Key Alerting Metrics
Summary
Good alerting is critical to operating a SaaS (or any other software) platform. Good alerts are timely, actionable, understandable, and correct. In this context, correct means minimizing false positives (alerting when there is not an issue) and false negatives (not firing when there is an issue).
Key Alerting Metrics are four metrics to monitor a whole system, subsystem, or microservice based on customer pain which all production engineers can understand.
Description
Key Alerting Metrics treat each system as a black box and proxy what a customer is feeling. If a customer can’t notice an issue in the system, it most likely shouldn’t trigger an alert.
These metrics are:
Synchronous delay (HTTP response time) - A proxy for how responsive the UI (and API for programmatic access) is for the user
Synchronous errors (HTTP error percentage) - Errors often bubble up to the UI, leading to an unpleasant user experience
Asynchronous delay (message bus lag or in queue time) - Message buses are used to queue work, but work should be processed quickly. Increased queue length or long delays in processing can lead to an unpleasant user experience (e.g. delayed notifications, long data processing times).

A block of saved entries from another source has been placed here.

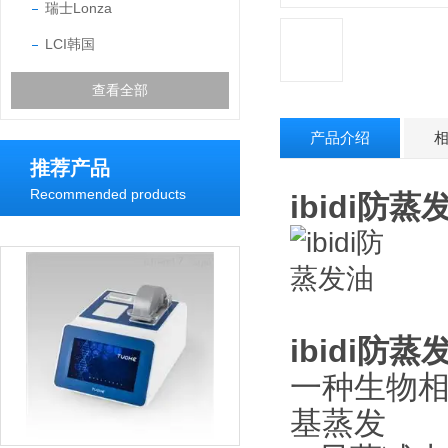
瑞士Lonza
LCI韩国
查看全部
产品介绍
推荐产品
Recommended products
ibidi防蒸
ibidi防蒸
一种生物
基蒸发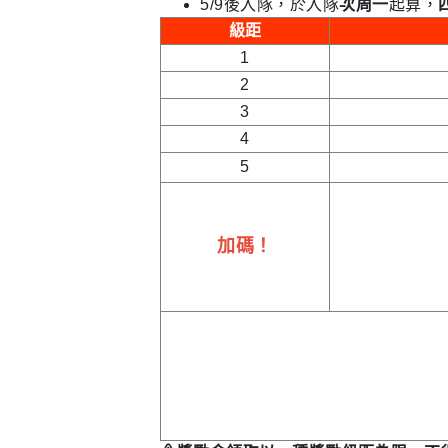
5/9後入隊，於入隊
次周一
起算，
級距
1
2
3
4
5
加碼！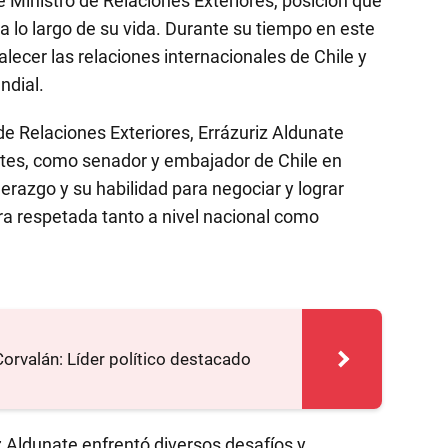
 Ministro de Relaciones Exteriores, posición que
 lo largo de su vida. Durante su tiempo en este
lecer las relaciones internacionales de Chile y
ndial.
e Relaciones Exteriores, Errázuriz Aldunate
tes, como senador y embajador de Chile en
derazgo y su habilidad para negociar y lograr
ura respetada tanto a nivel nacional como
orvalán: Líder político destacado
iz Aldunate enfrentó diversos desafíos y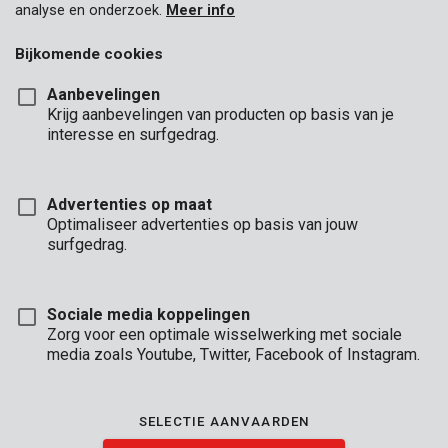
analyse en onderzoek.
Meer info
Bijkomende cookies
Aanbevelingen
Krijg aanbevelingen van producten op basis van je
interesse en surfgedrag.
Advertenties op maat
Optimaliseer advertenties op basis van jouw
surfgedrag.
Sociale media koppelingen
Zorg voor een optimale wisselwerking met sociale
media zoals Youtube, Twitter, Facebook of Instagram.
Omschrijving
Dit is een zaagblad gemaakt uit 65Mn staal en is geschikt voor
SELECTIE AANVAARDEN
het bewerken van droog hout. Hij past op beugelzagen van 760
mm.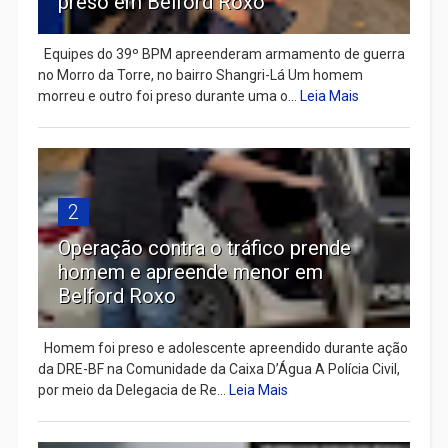
preso em Belford Roxo
Equipes do 39º BPM apreenderam armamento de guerra
no Morro da Torre, no bairro Shangri-Lá Um homem
morreu e outro foi preso durante uma o...
Leia Mais
2
Operação contra o tráfico prende
homem e apreende menor em
Belford Roxo
Homem foi preso e adolescente apreendido durante ação
da DRE-BF na Comunidade da Caixa D’Água A Polícia Civil,
por meio da Delegacia de Re...
Leia Mais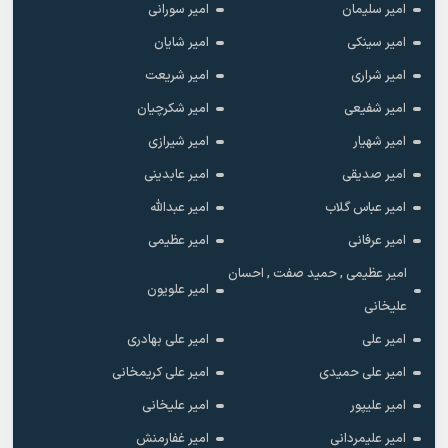
امیر سلیمان
امیر سورانی
امیر سینکی
امیر شایان
امیر شراری
امیر شریعت
امیر شفیعی
امیر شکرچیان
امیر شهیار
امیر شیرازی
امیر صدیقی
امیر عابدینی
امیر عباس گلاب
امیر عبدالله
امیر عرفانی
امیر عظیمی
امیر عظیمی , حمید صفت , احسان
امیر علویون
علیخانی
امیر علی
امیر علی بهادری
امیر علی حمیدی
امیر علی کریمخانی
امیر علیپور
امیر علیخانی
امیر علیمردانی
امیر غفارمنش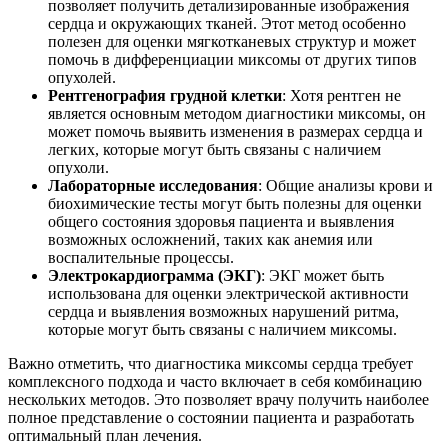
позволяет получить детализированные изображения
сердца и окружающих тканей. Этот метод особенно
полезен для оценки мягкотканевых структур и может
помочь в дифференциации миксомы от других типов
опухолей.
Рентгенография грудной клетки
: Хотя рентген не
является основным методом диагностики миксомы, он
может помочь выявить изменения в размерах сердца и
легких, которые могут быть связаны с наличием
опухоли.
Лабораторные исследования
: Общие анализы крови и
биохимические тесты могут быть полезны для оценки
общего состояния здоровья пациента и выявления
возможных осложнений, таких как анемия или
воспалительные процессы.
Электрокардиограмма (ЭКГ)
: ЭКГ может быть
использована для оценки электрической активности
сердца и выявления возможных нарушений ритма,
которые могут быть связаны с наличием миксомы.
Важно отметить, что диагностика миксомы сердца требует
комплексного подхода и часто включает в себя комбинацию
нескольких методов. Это позволяет врачу получить наиболее
полное представление о состоянии пациента и разработать
оптимальный план лечения.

Asynchronous errors (message bus processing error percentage) - Errors in message processing can lead to dropped data, missing notifications, or incomplete results. Though these errors are not as visible as synchronous errors, they still negatively affect user experience.
Alerting vs Debugging Metrics
The metrics above minimize false positives and negatives (correct), are consistent across different parts of the platform (understandable), and reflect the current user experience of the product (timely). Still, these alone may not pinpoint production issues (actionable). Key Alerting Metrics track symptoms, not root causes. These must be paired with debugging metrics (highly specific service metrics often only understood by Subject Matter Experts) to understand the details of the incident. These metrics are often too specific to build into alerts but are useful during debugging.
By alerting on well understood, customer facing symptoms and debugging using detailed, service-specific metrics organizations can respond quickly and effectively to production incidents with minimal alert noise.